Immune Therapy Holdings AB
- Company type: Privately held Aktiebolag
- Industry: Research and development
- Founded: 2005
- Headquarters: Stockholm, Sweden
- Key people: Ahsan Amjad (CEO), Ola Winqvist (CTO), Hans Glise (Chairman),
- Products: Immunotherapy
- Website: ithgroup.se

= Immune Therapy Holdings =

Swedish biotechnology R&D holding company

Immune Therapy Holdings AB or ITH is a Swedish biotechnology R&D holding company headquartered at the Karolinska Institutet and Karolinska University Hospital in Stockholm.

ITH's research is primarily focused on its Tailored Leukapheresis (TLA) treatment for immune mediated inflammatory diseases (IMIDs).

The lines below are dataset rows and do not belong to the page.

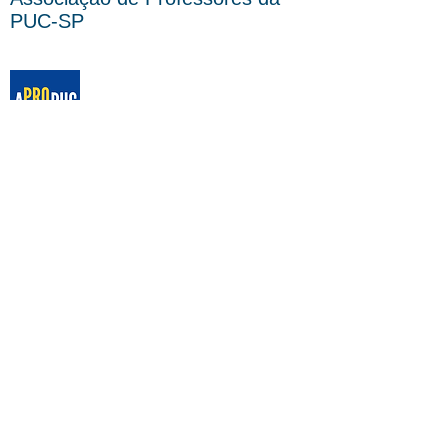
PUC-SP
End: Rua Bartira, 407 -
Perdizes
São Paulo - SP
CEP: 05009-000
Tel ou WhatsApp:
(11) 3872-
2685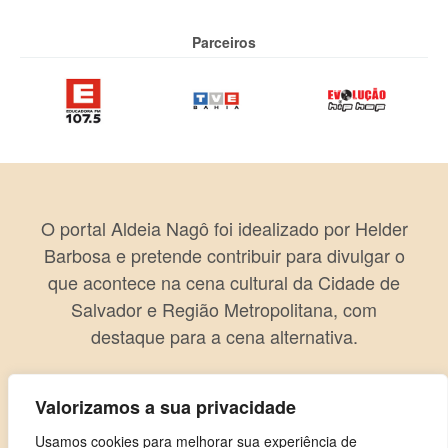
Parceiros
O portal Aldeia Nagô foi idealizado por Helder
Barbosa e pretende contribuir para divulgar o
que acontece na cena cultural da Cidade de
Salvador e Região Metropolitana, com
destaque para a cena alternativa.
Valorizamos a sua privacidade
Usamos cookies para melhorar sua experiência de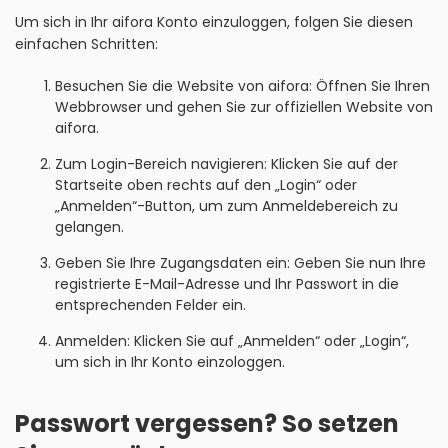
Um sich in Ihr aifora Konto einzuloggen, folgen Sie diesen
einfachen Schritten:
Besuchen Sie die Website von aifora: Öffnen Sie Ihren
Webbrowser und gehen Sie zur offiziellen Website von
aifora.
Zum Login-Bereich navigieren: Klicken Sie auf der
Startseite oben rechts auf den „Login“ oder
„Anmelden“-Button, um zum Anmeldebereich zu
gelangen.
Geben Sie Ihre Zugangsdaten ein: Geben Sie nun Ihre
registrierte E-Mail-Adresse und Ihr Passwort in die
entsprechenden Felder ein.
Anmelden: Klicken Sie auf „Anmelden“ oder „Login“,
um sich in Ihr Konto einzologgen.
Passwort vergessen? So setzen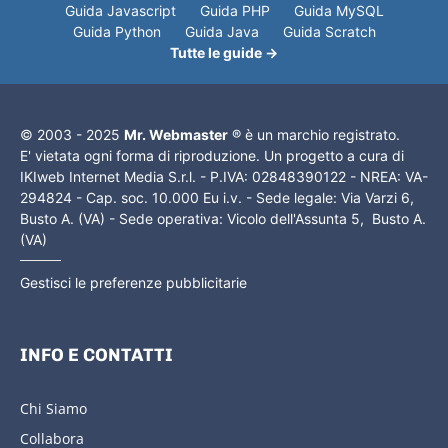
Guida Javascript
Guida PHP
Guida MySQL
Guida Python
Guida Java
Guida Scratch
Tutte le guide →
© 2003 - 2025
Mr. Webmaster
® è un marchio registrato.
E' vietata ogni forma di riproduzione. Un progetto a cura di
IKIweb Internet Media S.r.l. - P.IVA: 02848390122 - NREA: VA-
294824 - Cap. soc. 10.000 Eu i.v. - Sede legale: Via Varzi 6,
Busto A. (VA) - Sede operativa: Vicolo dell'Assunta 5, Busto A.
(VA)
Gestisci le preferenze pubblicitarie
INFO E CONTATTI
Chi Siamo
Collabora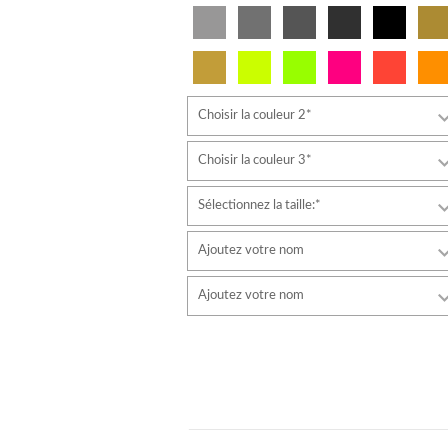
Choisir la couleur 2*
Choisir la couleur 3*
Sélectionnez la taille:*
Ajoutez votre nom
Police de caractère
Ajoutez votre nom
style
Police de caractère
Couleur de la police
style
Couleur de la police
Couleur du contour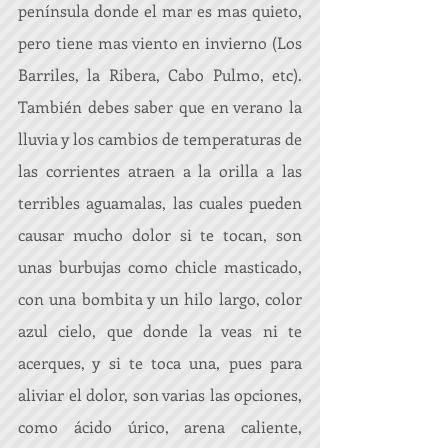
península donde el mar es mas quieto, 
pero tiene mas viento en invierno (Los 
Barriles, la Ribera, Cabo Pulmo, etc). 
También debes saber que en verano la 
lluvia y los cambios de temperaturas de 
las corrientes atraen a la orilla a las 
terribles aguamalas, las cuales pueden 
causar mucho dolor si te tocan, son 
unas burbujas como chicle masticado, 
con una bombita y un hilo largo, color 
azul cielo, que donde la veas ni te 
acerques, y si te toca una, pues para 
aliviar el dolor, son varias las opciones, 
como ácido úrico, arena caliente, 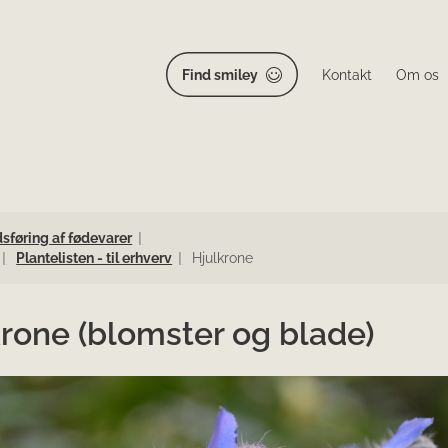
Find smiley
Kontakt
Om os
føring af fødevarer
Plantelisten - til erhverv
Hjulkrone
rone (blomster og blade)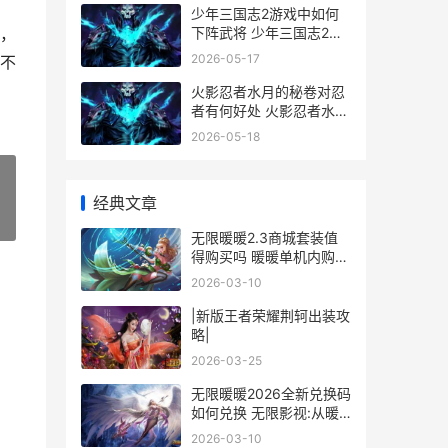
少年三国志2游戏中如何
下阵武将 少年三国志2游
，
戏下载
2026-05-17
不
火影忍者水月的秘卷对忍
者有何好处 火影忍者水月
的哥哥是谁
2026-05-18
经典文章
»
无限暖暖2.3商城套装值
得购买吗 暖暖单机内购破
解版
2026-03-10
|新版王者荣耀荆轲出装攻
略|
2026-03-25
无限暖暖2026全新兑换码
如何兑换 无限影视:从暖
暖小时光开始
2026-03-10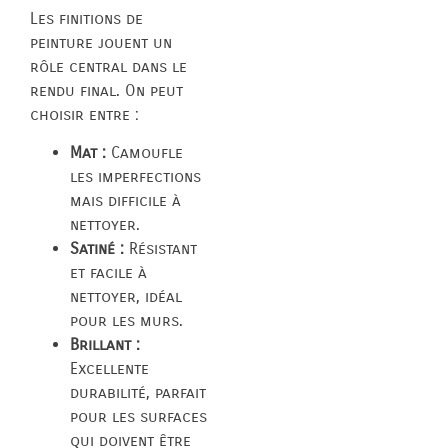
Les finitions de
peinture jouent un
rôle central dans le
rendu final. On peut
choisir entre :
Mat :
Camoufle
les imperfections
mais difficile à
nettoyer.
Satiné :
Résistant
et facile à
nettoyer, idéal
pour les murs.
Brillant :
Excellente
durabilité, parfait
pour les surfaces
qui doivent être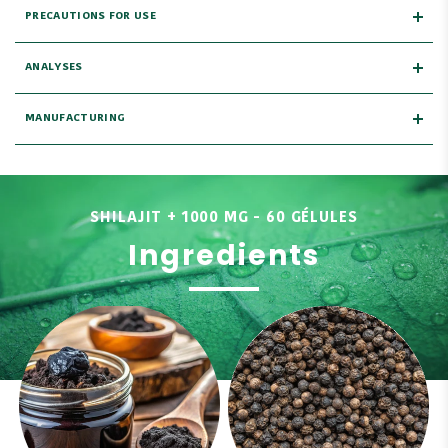
PRECAUTIONS FOR USE
ANALYSES
MANUFACTURING
SHILAJIT + 1000 MG - 60 GÉLULES
Ingredients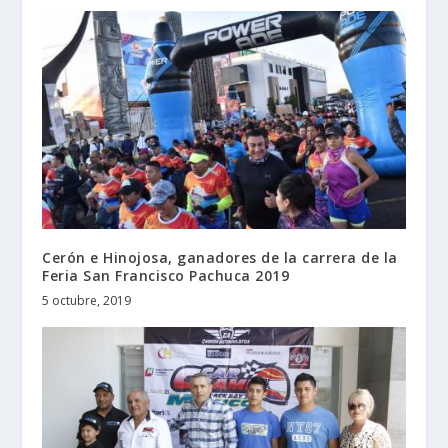
Cerón e Hinojosa, ganadores de la carrera de la
Feria San Francisco Pachuca 2019
5 octubre, 2019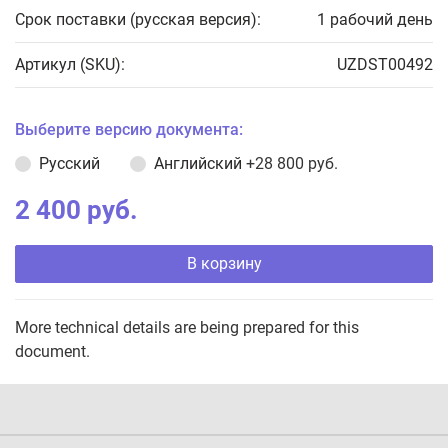
Срок поставки (русская версия):
1 рабочий день
Артикул (SKU):
UZDST00492
Выберите версию документа:
Русский
Английский
+28 800 руб.
2 400 руб.
В корзину
More technical details are being prepared for this
document.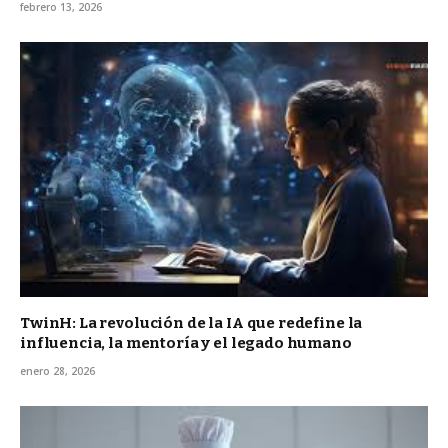
febrero 13, 2026
TwinH: La revolución de la IA que redefine la
influencia, la mentoría y el legado humano
enero 28, 2026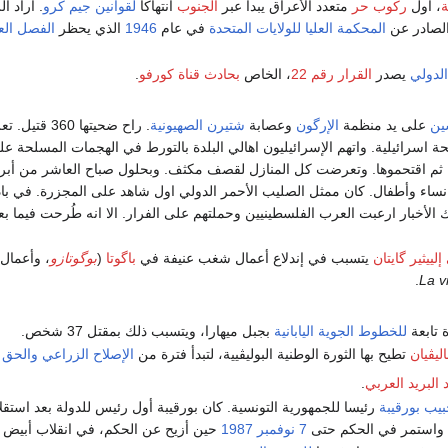
ة
، أول
ركوب حر
متعدد الأعراق يبدأ عبر
الجنوب
انتهاكاً
لقوانين جيم كرو
. أراد ا
لصادر عن
المحكمة العليا للولايات المتحدة
في عام
1946
الذي يحظر
الفصل ال
لدولي
يصدر
القرار رقم 22
، الخاص
بحادث قناة كورفو
.
ين
على يد منظمة
الإرگون
وعصابة
شتيرن
الصهيونية
. راح ضحيته
اسرائيلية. واتهم الإسرائيليون اهالي البلدة بالتورط في الهجمات المسلحة على ا
، ثم اقتحموها. وتعرضت كل المنازل لقصف مكثف. وبحلول صباح العاشر من أبري
م نساء وأطفال. كان ممثل الصليب الأحمر الدولي اول شاهد على المجزرة. في بادئ
 الأخبار ارعبت العرب الفلسطينيين وحملتهم على الفرار. الا انه طُرحت فيما بع
ييثير گايتان
يتسبب في إندلاع أعمال شغب عنيفة في
باگوتا
(
بوگوتازو
، وأعمال
.
La v
 تابعة
للخطوط الجوية اليابانية
بجبل ميهارا، ويتسبب ذلك بمقتل 37 شخص.
ليڤيان
تطيح بها الثورة الوطنية البوليڤيية، لتبدأ فترة من
الإصلاح الزراعي
والحق ا
د البريد العربي
.
بيب بورقيبة
رئيسا للجمهورية التونسية. كان بورقيبة أول رئيس للدولة بعد استقلال ت
، واستمر في الحكم حتى
7 نوفمبر
1987
حين أزيح عن الحكم، في انقلاب أبيض قا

== Tailored Leukapheresis treatment ==

Tailored Leukapheresis (TLA) treatment is an apheresis immunotherapy for selective removal of disease-causing pro-inflammatory cells extracorporeally, which has therapeutic application in various IMIDs that are caused and maintained by inflammation.

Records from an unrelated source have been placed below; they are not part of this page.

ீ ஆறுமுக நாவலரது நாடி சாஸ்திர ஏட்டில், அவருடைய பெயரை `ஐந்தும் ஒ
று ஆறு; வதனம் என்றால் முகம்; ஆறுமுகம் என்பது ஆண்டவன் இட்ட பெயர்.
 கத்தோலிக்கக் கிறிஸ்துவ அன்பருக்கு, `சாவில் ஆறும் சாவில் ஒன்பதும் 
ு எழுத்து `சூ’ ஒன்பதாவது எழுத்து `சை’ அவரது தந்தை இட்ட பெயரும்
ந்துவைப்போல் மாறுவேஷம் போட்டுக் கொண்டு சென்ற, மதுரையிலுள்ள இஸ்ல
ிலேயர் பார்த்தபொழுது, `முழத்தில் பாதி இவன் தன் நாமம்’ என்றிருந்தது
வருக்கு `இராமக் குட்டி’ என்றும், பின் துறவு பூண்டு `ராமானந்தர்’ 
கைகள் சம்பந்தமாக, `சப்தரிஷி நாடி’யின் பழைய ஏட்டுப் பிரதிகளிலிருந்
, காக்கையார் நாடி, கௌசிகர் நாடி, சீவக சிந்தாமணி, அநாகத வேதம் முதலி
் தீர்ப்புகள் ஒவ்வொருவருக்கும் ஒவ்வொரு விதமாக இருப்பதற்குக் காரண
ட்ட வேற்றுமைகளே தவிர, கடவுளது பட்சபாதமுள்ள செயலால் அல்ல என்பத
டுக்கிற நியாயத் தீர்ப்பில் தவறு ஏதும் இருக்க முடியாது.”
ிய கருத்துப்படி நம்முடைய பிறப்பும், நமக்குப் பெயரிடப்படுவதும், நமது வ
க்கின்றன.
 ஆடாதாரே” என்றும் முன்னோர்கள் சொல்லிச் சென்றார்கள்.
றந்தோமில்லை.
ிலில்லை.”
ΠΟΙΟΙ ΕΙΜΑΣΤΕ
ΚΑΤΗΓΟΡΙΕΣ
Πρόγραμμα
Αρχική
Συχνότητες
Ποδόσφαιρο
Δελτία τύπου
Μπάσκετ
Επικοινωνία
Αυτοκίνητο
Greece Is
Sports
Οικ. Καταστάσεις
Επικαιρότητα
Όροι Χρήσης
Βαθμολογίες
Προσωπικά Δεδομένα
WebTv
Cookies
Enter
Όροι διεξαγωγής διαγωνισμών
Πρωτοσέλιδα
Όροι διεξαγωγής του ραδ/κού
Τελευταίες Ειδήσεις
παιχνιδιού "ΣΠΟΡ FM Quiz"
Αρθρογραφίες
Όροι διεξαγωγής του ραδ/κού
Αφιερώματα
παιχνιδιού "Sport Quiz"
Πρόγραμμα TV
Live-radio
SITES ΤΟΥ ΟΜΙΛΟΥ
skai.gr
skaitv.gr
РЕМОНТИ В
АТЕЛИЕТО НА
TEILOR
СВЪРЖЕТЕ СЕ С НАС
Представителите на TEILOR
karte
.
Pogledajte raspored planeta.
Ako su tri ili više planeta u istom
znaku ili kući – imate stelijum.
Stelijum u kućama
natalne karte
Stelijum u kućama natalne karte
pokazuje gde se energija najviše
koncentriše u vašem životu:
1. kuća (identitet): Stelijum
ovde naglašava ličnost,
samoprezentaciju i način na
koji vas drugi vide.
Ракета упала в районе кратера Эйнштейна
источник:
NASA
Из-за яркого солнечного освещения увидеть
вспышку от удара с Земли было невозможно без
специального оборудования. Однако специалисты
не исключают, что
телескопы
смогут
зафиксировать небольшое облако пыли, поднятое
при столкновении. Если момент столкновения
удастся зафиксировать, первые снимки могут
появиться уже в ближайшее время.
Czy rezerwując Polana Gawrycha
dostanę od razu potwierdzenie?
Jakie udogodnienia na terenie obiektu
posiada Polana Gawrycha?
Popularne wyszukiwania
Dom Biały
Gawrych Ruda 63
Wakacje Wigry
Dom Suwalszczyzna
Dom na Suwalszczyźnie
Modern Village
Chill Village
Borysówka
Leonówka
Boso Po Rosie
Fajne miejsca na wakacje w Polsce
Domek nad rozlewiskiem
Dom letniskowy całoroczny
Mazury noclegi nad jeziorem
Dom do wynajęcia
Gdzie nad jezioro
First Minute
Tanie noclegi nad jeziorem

TLA utilises the natural affinity of chemokines and chemokine receptors to selectively attract, bind, and deplete circulating pro-inflammatory cells en route to the site of inflammation. It is the first, and hitherto novel, apheresis technology with a demonstrated efficacy in targeting and removing selected leukocytes while leaving all other blood cells unaffected.

The immunotherapy has been evaluated in a Phase I/II placebo-controlled clinical trial, where all primary and secondary clinical endpoints were met and the treatment showed an absence of any side effects of clinical significance.

== Awards and funding ==

TLA received the Dagens Medicin's Athena Prize (Sweden, 2013) and Universal Biotech Innovation Prize (France, 2012). During 2014, TLA was selected by the Swedish Institute for its Innovative Sweden exhibition that highlights Swedish innovativeness worldwide.

TLA has received competitive research funding from the following sources:

- 2010: Swedish Governmental Agency for Innovation Systems (Phase I/II Clinical Trial on IBD): SEK 5 Million.
- 2012: European Union Eureka EUROSTARS (Phase I/II Clinical Trial on ARDS): SEK 5 Million.
- 2013: Swedish Research Council (Phase I/II Clinical Trial on paediatric IBD, PSC, alcoholic hepatitis, RA, MS and ALS): SEK 5 Million.
- 2013: Swedish Governmental Agency for Innovation Systems (Phase II Clinical Trial on IBD): SEK 5 Million

== Target market ==

The global anti-inflammatory therapeutics market was $57.8 billion in 2010 and is estimated to increase at a CAGR of 5.8% between 2010 and 2017 to a total value of $85.9 billion.